Your assignment
What should be copied is the stretch of entries below from the line with "3 לחוק שכותרתו" up to and including the line with "QuiNewsValdisieve.it", exactly and without images.
- - - - - - -
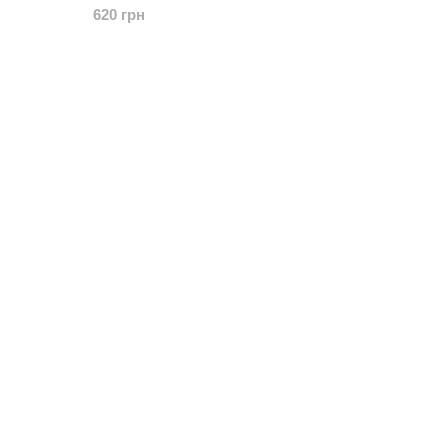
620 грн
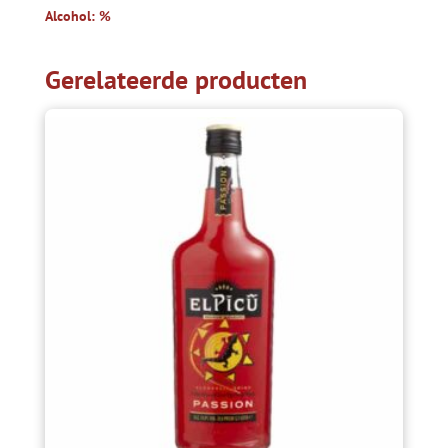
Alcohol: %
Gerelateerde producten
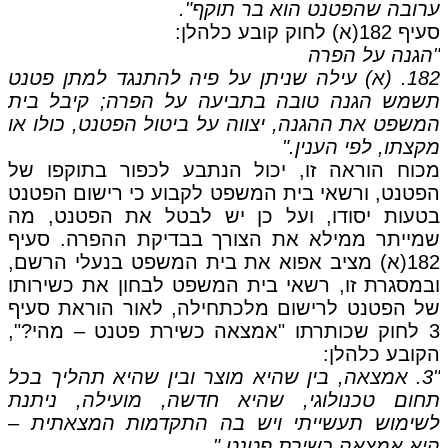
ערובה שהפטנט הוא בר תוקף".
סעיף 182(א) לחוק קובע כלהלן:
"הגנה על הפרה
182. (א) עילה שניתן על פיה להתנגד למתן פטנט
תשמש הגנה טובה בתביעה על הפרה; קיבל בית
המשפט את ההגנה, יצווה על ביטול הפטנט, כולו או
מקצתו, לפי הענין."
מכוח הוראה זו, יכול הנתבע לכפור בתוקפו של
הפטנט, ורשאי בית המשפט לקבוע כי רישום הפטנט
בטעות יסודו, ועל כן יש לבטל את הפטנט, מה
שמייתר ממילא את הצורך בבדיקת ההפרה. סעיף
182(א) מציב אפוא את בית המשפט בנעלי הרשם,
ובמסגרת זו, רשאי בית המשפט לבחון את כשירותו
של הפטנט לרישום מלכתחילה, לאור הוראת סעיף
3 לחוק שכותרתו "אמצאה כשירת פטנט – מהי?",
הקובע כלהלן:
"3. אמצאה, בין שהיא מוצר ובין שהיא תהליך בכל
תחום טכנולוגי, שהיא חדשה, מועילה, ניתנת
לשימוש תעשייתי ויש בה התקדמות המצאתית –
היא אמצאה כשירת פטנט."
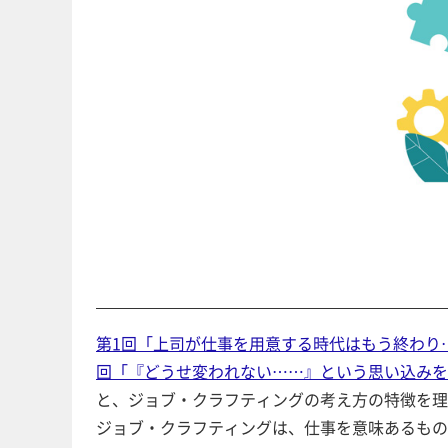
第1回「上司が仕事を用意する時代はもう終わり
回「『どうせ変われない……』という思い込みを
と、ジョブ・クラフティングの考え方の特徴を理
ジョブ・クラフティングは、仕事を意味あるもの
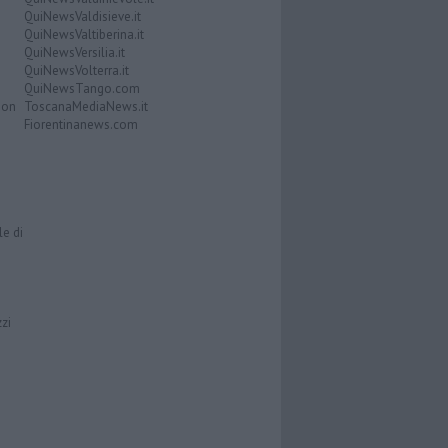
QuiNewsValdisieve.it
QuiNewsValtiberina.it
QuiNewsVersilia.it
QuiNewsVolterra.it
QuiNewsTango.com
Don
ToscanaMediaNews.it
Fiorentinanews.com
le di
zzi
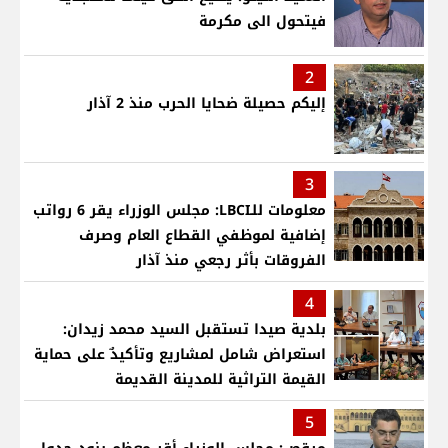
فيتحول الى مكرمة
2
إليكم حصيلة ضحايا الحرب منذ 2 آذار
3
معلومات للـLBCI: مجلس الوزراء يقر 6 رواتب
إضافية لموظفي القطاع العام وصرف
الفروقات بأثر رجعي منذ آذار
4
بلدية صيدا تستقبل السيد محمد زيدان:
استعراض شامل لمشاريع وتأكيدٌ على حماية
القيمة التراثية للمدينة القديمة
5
- - - - - - -
Answer to the problem
3 לחוק שכותרתו "אמצאה כשירת פטנט – מהי?",
הקובע כלהלן:
"3. אמצאה, בין שהיא מוצר ובין שהיא תהליך בכל
תחום טכנולוגי, שהיא חדשה, מועילה, ניתנת
לשימוש תעשייתי ויש בה התקדמות המצאתית –
היא אמצאה כשירת פטנט."
第1回「上司が仕事を用意する時代はもう終わり
回「『どうせ変われない……』という思い込みを
と、ジョブ・クラフティングの考え方の特徴を理
ジョブ・クラフティングは、仕事を意味あるもの
QuiNewsValdisieve.it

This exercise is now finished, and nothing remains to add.